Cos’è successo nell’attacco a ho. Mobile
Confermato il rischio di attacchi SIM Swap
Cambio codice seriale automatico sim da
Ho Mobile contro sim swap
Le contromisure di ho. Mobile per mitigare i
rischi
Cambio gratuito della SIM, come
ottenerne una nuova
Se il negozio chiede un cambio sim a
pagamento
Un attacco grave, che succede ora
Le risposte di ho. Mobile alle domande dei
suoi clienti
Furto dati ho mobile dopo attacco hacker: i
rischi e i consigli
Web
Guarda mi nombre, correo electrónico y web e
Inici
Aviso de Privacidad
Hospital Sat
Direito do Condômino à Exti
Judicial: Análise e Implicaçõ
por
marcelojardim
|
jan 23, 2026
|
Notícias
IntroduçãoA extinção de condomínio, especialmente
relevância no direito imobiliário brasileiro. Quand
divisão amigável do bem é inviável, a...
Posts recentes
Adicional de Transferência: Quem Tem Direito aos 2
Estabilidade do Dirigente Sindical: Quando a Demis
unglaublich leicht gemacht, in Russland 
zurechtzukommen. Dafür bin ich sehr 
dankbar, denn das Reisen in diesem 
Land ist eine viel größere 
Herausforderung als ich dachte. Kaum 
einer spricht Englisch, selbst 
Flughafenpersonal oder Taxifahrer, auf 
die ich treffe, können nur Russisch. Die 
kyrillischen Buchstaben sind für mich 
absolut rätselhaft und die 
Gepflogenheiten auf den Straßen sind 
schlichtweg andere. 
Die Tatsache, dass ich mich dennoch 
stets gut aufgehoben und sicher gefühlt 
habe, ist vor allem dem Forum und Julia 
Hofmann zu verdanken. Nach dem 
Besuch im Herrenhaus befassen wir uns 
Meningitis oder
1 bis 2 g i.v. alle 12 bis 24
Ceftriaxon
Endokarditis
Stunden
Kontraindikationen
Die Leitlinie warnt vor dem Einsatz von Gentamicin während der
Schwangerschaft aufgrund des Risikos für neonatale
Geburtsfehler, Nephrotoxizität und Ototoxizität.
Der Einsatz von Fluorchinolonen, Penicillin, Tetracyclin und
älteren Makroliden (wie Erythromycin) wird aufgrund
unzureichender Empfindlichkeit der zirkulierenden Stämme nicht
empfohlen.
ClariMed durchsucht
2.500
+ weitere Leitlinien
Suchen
▬▬▬▬▬▬
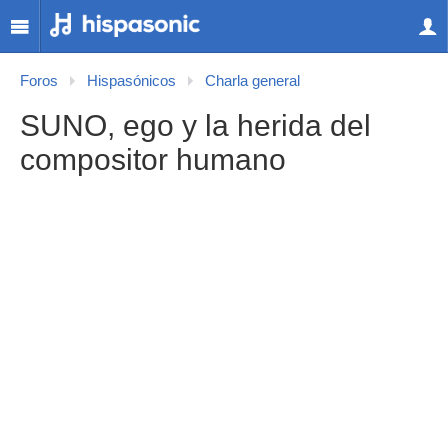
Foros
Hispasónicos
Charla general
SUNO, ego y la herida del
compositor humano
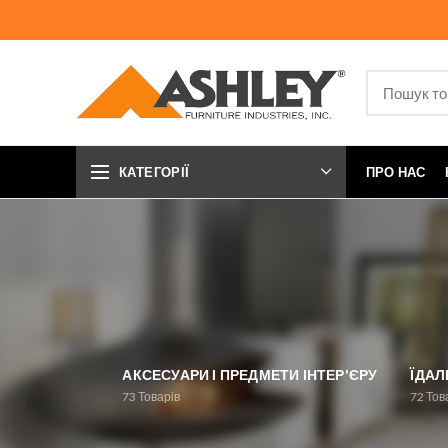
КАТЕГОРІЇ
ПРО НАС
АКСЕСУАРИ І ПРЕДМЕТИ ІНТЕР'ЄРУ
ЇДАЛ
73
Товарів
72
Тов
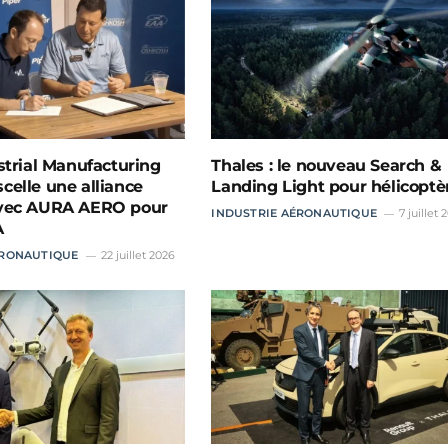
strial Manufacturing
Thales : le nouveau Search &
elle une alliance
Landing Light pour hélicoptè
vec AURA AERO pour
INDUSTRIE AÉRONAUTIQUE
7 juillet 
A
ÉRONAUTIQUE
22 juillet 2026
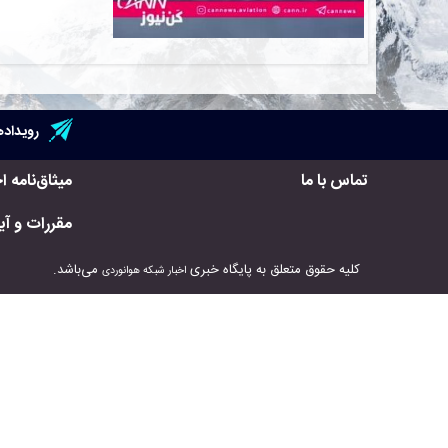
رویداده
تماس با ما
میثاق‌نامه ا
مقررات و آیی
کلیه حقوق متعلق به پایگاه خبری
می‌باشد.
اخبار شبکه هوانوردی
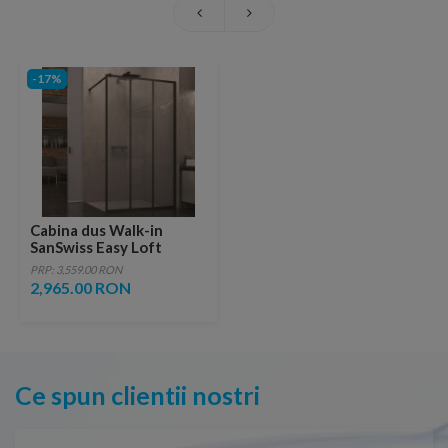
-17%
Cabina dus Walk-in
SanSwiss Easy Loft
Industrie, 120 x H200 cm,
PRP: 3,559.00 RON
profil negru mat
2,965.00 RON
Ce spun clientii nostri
▬▬▬▬▬▬
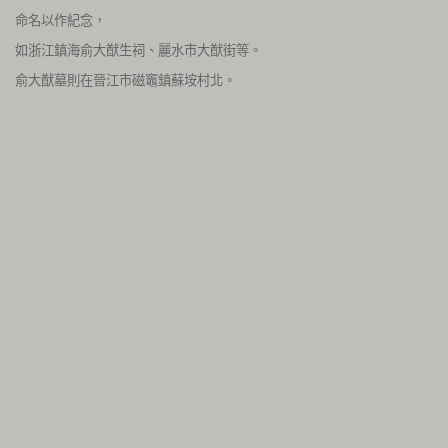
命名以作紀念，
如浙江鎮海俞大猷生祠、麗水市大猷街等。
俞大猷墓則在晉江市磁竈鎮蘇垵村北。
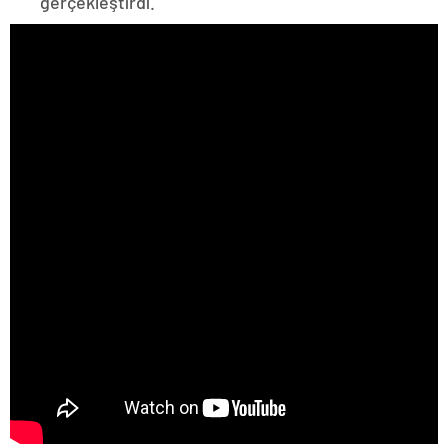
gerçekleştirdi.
▬▬▬▬▬▬
**Task goal:** Look above for the line containing "کلیه حقوق متعلق به پایگاه خبری", then copy exactly from it through the line containing "Ce spun clientii nostri", keeping both and leaving out pictures. Add nothing else.

**The answer:**
کلیه حقوق متعلق به پایگاه خبری
می‌باشد.
اخبار شبکه هوانوردی
-17%
Cabina dus Walk-in
SanSwiss Easy Loft
Industrie, 120 x H200 cm,
PRP: 3,559.00 RON
profil negru mat
2,965.00 RON
Ce spun clientii nostri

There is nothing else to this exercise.